Original comment by efo...@gmail.com
on 21 Oct 2008 at 3:01
there is *nothing* in the missing place (between arg at wrong address and arg
count).
if you read the assembler, you can see that nothing is ever put there by the
caller.
callee accesses this place thinking that the arg is there (it should be, but
isn't).
Original comment by jmoc...@gmail.com
on 21 Oct 2008 at 3:17
Fancy... in the code I produce I see that the intermediate result of the ?: is
stored
at 288(,$s1). This is two slots above 272(,$s1). As maximum number of arguments
is 1
(blah()), and one slot is reserved for the number of arguments, the place where
the
?: result is stored is the first available slot for automatic variables.
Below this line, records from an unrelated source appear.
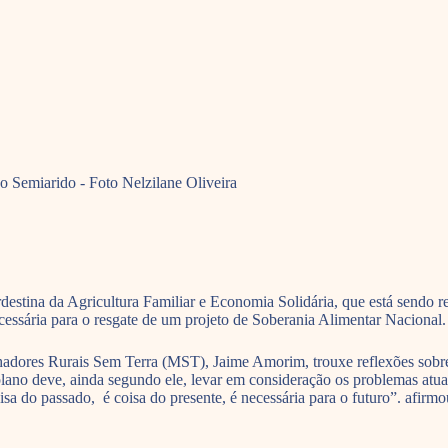
o Semiarido - Foto Nelzilane Oliveira
rdestina da Agricultura Familiar e Economia Solidária, que está sendo
essária para o resgate de um projeto de Soberania Alimentar Nacional
ores Rurais Sem Terra (MST), Jaime Amorim, trouxe reflexões sobre a
lano deve, ainda segundo ele, levar em consideração os problemas atuais
sa do passado, é coisa do presente, é necessária para o futuro”. afirmo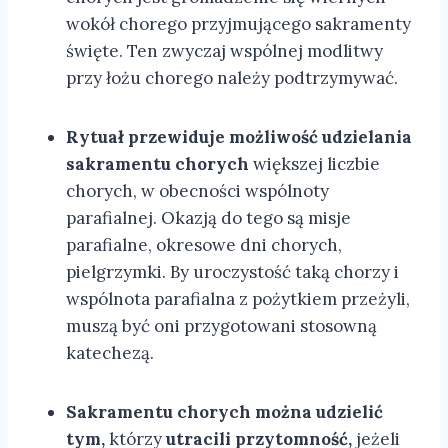
wokół chorego przyjmującego sakramenty
święte. Ten zwyczaj wspólnej modlitwy
przy łożu chorego należy podtrzymywać.
Rytuał przewiduje możliwość udzielania
sakramentu chorych
większej liczbie
chorych, w obecności wspólnoty
parafialnej. Okazją do tego są misje
parafialne, okresowe dni chorych,
pielgrzymki. By uroczystość taką chorzy i
wspólnota parafialna z pożytkiem przeżyli,
muszą być oni przygotowani stosowną
katechezą.
Sakramentu chorych można udzielić
tym,
którzy
utracili przytomność,
jeżeli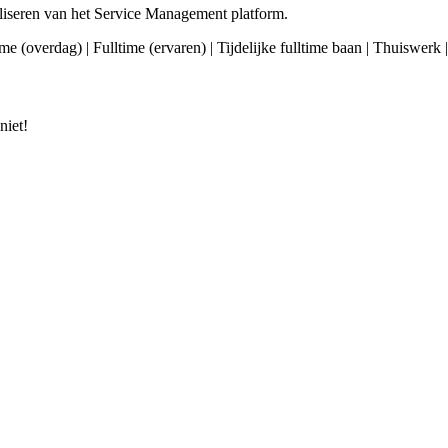
aliseren van het Service Management platform.
ime (overdag) | Fulltime (ervaren) | Tijdelijke fulltime baan | Thuiswerk
niet!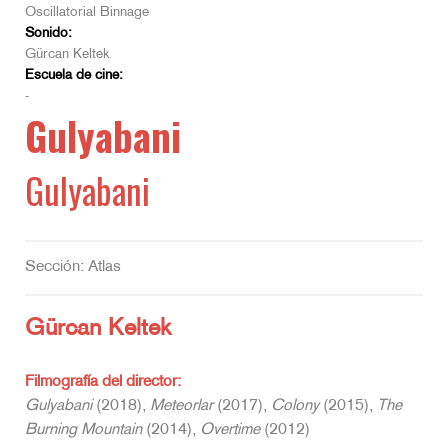
Oscillatorial Binnage
Sonido:
Gürcan Keltek
Escuela de cine:
-
Gulyabani
Gulyabani
Sección: Atlas
Gürcan Keltek
Filmografía del director:
Gulyabani
(2018),
Meteorlar
(2017),
Colony
(2015),
The
Burning Mountain
(2014),
Overtime
(2012)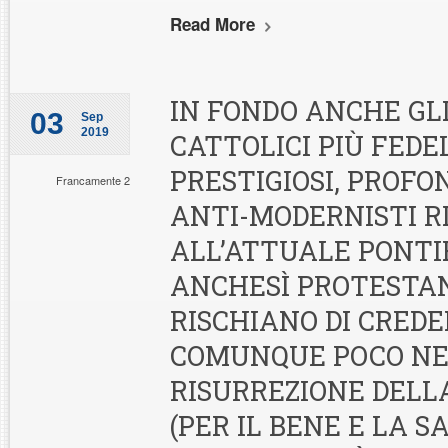
Read More
IN FONDO ANCHE GL
03
Sep
2019
CATTOLICI PIÙ FEDEL
PRESTIGIOSI, PROF
Francamente 2
ANTI-MODERNISTI R
ALL’ATTUALE PONTI
ANCHESÌ PROTESTA
RISCHIANO DI CRED
COMUNQUE POCO NE
RISURREZIONE DELL
(PER IL BENE E LA S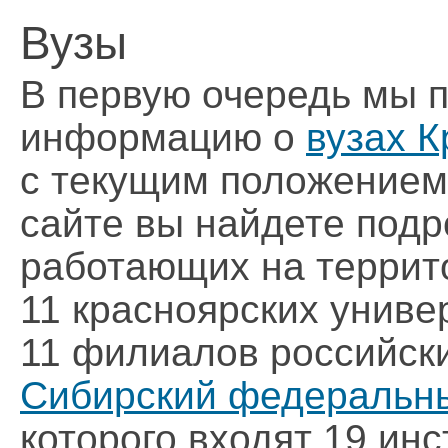
Вузы
В первую очередь мы 
информацию о
вузах 
с текущим положением
сайте вы найдете подр
работающих на террито
11 красноярских униве
11 филиалов российски
Сибирский федеральны
которого входят 19 инс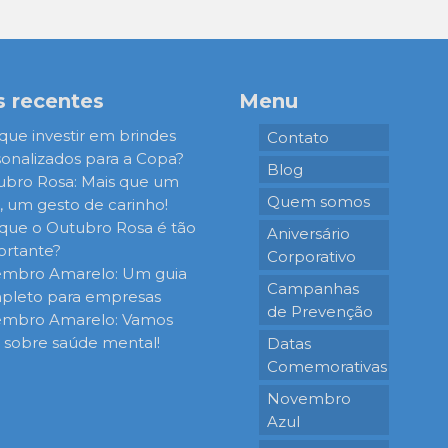
s recentes
Menu
que investir em brindes
Contato
onalizados para a Copa?
Blog
ubro Rosa: Mais que um
Quem somos
 um gesto de carinho!
que o Outubro Rosa é tão
Aniversário
ortante?
Corporativo
embro Amarelo: Um guia
Campanhas
pleto para empresas
de Prevenção
embro Amarelo: Vamos
r sobre saúde mental!
Datas
Comemorativas
Novembro
Azul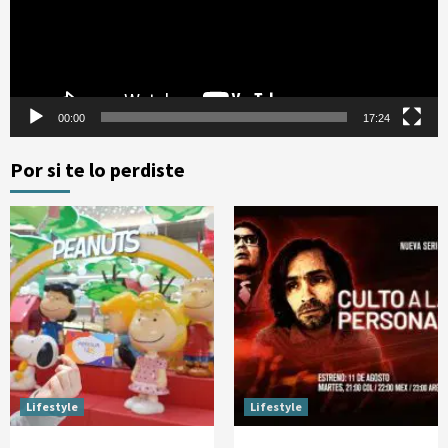
00:00
17:24
Por si te lo perdiste
Lifestyle
Lifestyle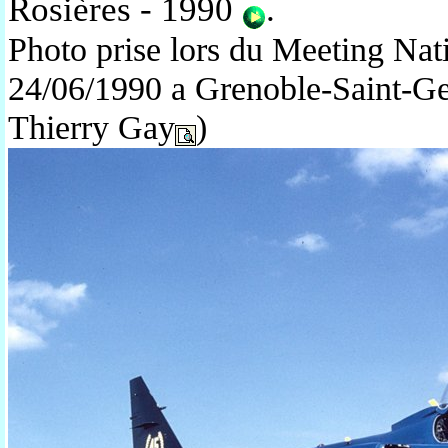
Rosières - 1990
.
Photo prise lors du Meeting Nat
24/06/1990 a Grenoble-Saint-Geo
Thierry Gay
)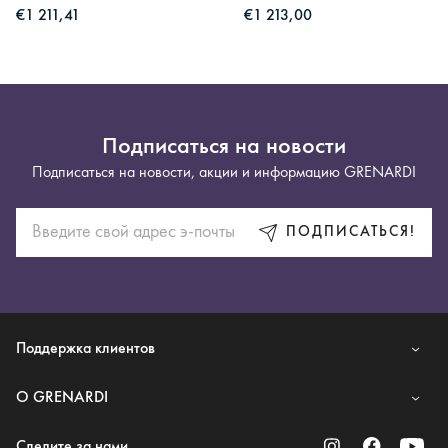
€1 211,41
€1 213,00
Подписаться на новости
Подписаться на новости, акции и информацию GRENARDI
ПОДПИСАТЬСЯ!
Поддержка клиентов
O GRENARDI
Следите за нами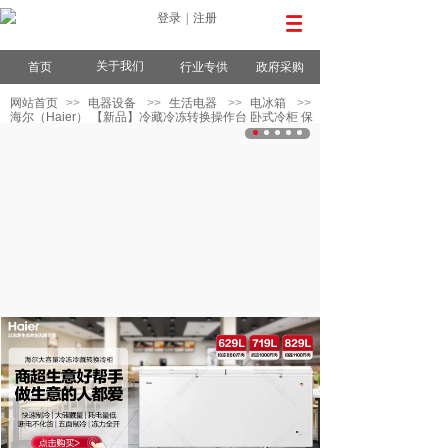
登录
|
注册
关于我们
首页
行业专供
政府采购
网站首页
>>
电器设备
>>
生活电器
>>
电冰箱
>>
海尔（Haier） 【新品】冷藏冷冻转换操作台 卧式冷柜 保
鲜冰柜 商用冰箱厨房不锈钢工作台海川系列 SP-
520C/D2S 冷藏冷冻转换1.8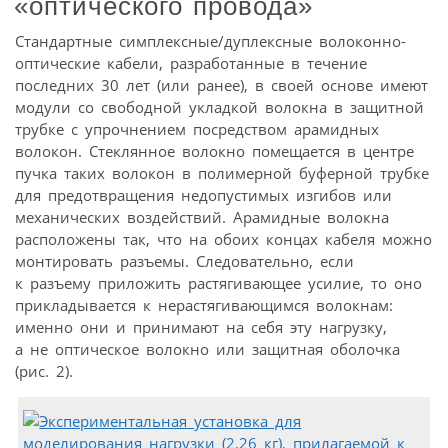
«оптического провода»
Стандартные симплексные/дуплексные волоконно-
оптические кабели, разработанные в течение
последних 30 лет (или ранее), в своей основе имеют
модули со свободной укладкой волокна в защитной
трубке с упрочнением посредством арамидных
волокон. Стеклянное волокно помещается в центре
пучка таких волокон в полимерной буферной трубке
для предотвращения недопустимых изгибов или
механических воздействий. Арамидные волокна
расположены так, что на обоих концах кабеля можно
монтировать разъемы. Следовательно, если
к разъему приложить растягивающее усилие, то оно
прикладывается к нерастягивающимся волокнам:
именно они и принимают на себя эту нагрузку,
а не оптическое волокно или защитная оболочка
(рис. 2).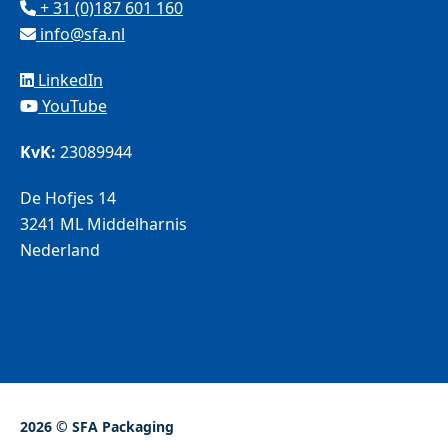
+ 31 (0)187 601 160
info@sfa.nl
LinkedIn
YouTube
KvK:
23089944
De Hofjes 14
3241 ML Middelharnis
Nederland
2026 © SFA Packaging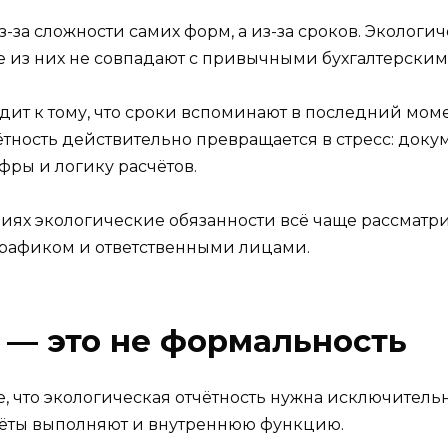
-за сложности самих форм, а из-за сроков. Экологич
е из них не совпадают с привычными бухгалтерски
дит к тому, что сроки вспоминают в последний мом
ётность действительно превращается в стресс: докум
ры и логику расчётов.
ях экологические обязанности всё чаще рассматрив
графиком и ответственными лицами.
 — это не формальность
, что экологическая отчётность нужна исключитель
тчёты выполняют и внутреннюю функцию.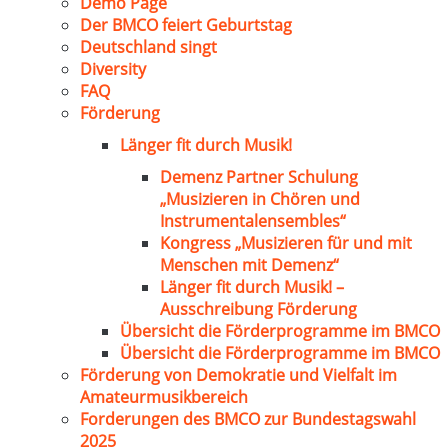
Demo Page
Der BMCO feiert Geburtstag
Deutschland singt
Diversity
FAQ
Förderung
Länger fit durch Musik!
Demenz Partner Schulung
„Musizieren in Chören und
Instrumentalensembles“
Kongress „Musizieren für und mit
Menschen mit Demenz“
Länger fit durch Musik! –
Ausschreibung Förderung
Übersicht die Förderprogramme im BMCO
Übersicht die Förderprogramme im BMCO
Förderung von Demokratie und Vielfalt im
Amateurmusikbereich
Forderungen des BMCO zur Bundestagswahl
2025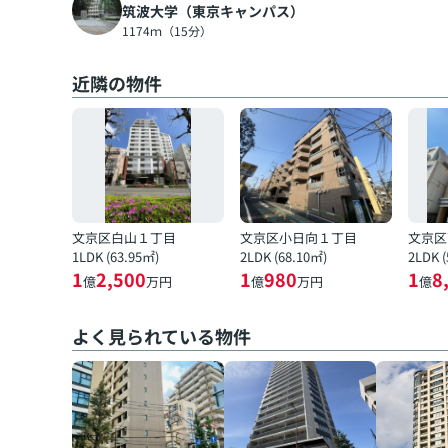
筑波大学（東京キャンパス）
1174ｍ（15分）
近隣の物件
文京区白山１丁目
文京区小日向１丁目
文京区
1LDK (63.95㎡)
2LDK (68.10㎡)
2LDK 
1
2,500
1
980
1
8
億
万円
億
万円
億
よく見られている物件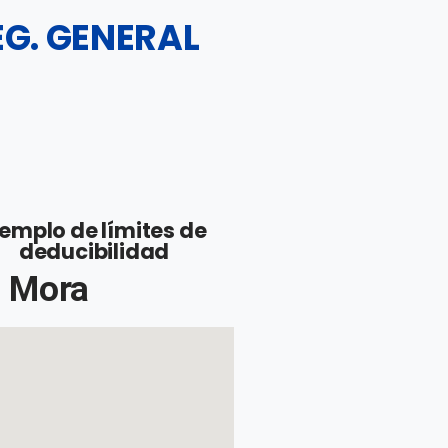
EG. GENERAL
jemplo de límites de
deducibilidad
a Mora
So
this part
has worked correctly.
On the other hand, when calling the function blah() arguments are stored
relative to
the stack pointer $s2. The only argument is stored at -280(,$s2) which is
actually
equal to 296(,$s1). The correct place would be 280(,$s1)...
The decision for the place to store the arguments is done very early (.vreg
step),
while the place for storing the local variable is really there only after .greg.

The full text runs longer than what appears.